Kofi Annan tire la sonnette d’alarme

Dans son dernier rapport, le secrétaire général des Nations unies s’inquiète de la dégradation de la situation politique, envisageant même une reprise des hostilités. Un climat qui ne favorise pas la relance économique.

Publié le 25 août 2003 Lecture : 5 minutes.

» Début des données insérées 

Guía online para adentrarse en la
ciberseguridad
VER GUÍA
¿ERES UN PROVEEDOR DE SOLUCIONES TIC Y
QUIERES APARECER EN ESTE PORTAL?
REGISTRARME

Le dernier rapport de Kofi Annan sur la Mission des Nations unies en Côte d’Ivoire ne brille pas par son optimisme, c’est le moins que l’on puisse dire ! Le secrétaire général de l’ONU s’inquiète non seulement de la « crise humanitaire aiguë » qui continue de miner l’ensemble du pays, mais surtout de la dégradation de la situation à Abidjan. Certes, une déclaration proclamant officiellement la fin de la guerre a été publiée le 4 juillet par les Forces armées nationales de Côte d’Ivoire (Fanci) et la rébellion. Certes, les États-Unis, réputés pour leurs exigences pointilleuses en matière sécuritaire, ont annoncé le 13 août le retour dans la capitale économique de leurs diplomates « non essentiels », près de dix mois après leur départ provoqué par le déclenchement des hostilités. Reste que les citoyens américains présents à Abidjan doivent éviter de se rendre dans l’intérieur du pays, précise-t-on au département d’État, où la situation ivoirienne est pudiquement qualifiée de « volatile ».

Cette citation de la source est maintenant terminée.